Starting with the line in which "Terms of Service" appears, give back every line exactly as written until the listing ends, excluding pictures.
--------------------------------------------------
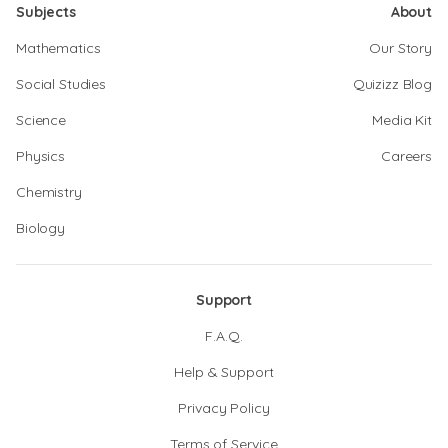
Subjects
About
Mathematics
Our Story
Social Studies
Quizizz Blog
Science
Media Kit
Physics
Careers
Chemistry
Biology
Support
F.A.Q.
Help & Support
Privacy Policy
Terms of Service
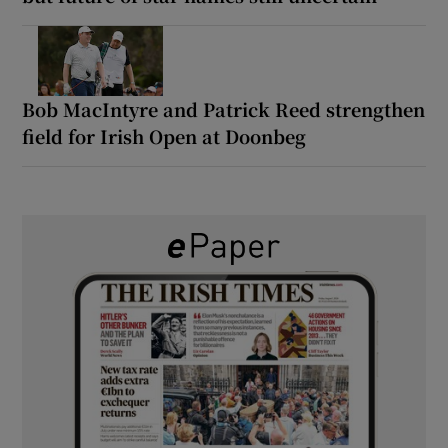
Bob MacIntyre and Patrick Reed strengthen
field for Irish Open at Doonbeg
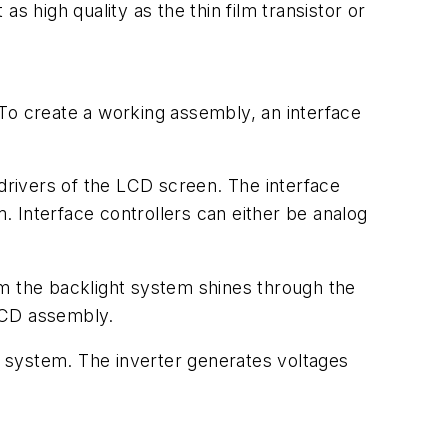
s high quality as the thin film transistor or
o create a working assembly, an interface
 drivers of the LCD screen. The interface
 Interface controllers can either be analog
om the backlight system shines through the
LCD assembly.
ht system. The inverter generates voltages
--------------------------------------------------
- Written response
Terms of Service
Bob MacIntyre and Patrick Reed strengthen
field for Irish Open at Doonbeg
s high quality as the thin film transistor or
o create a working assembly, an interface
 drivers of the LCD screen. The interface
 Interface controllers can either be analog
om the backlight system shines through the
LCD assembly.
ht system. The inverter generates voltages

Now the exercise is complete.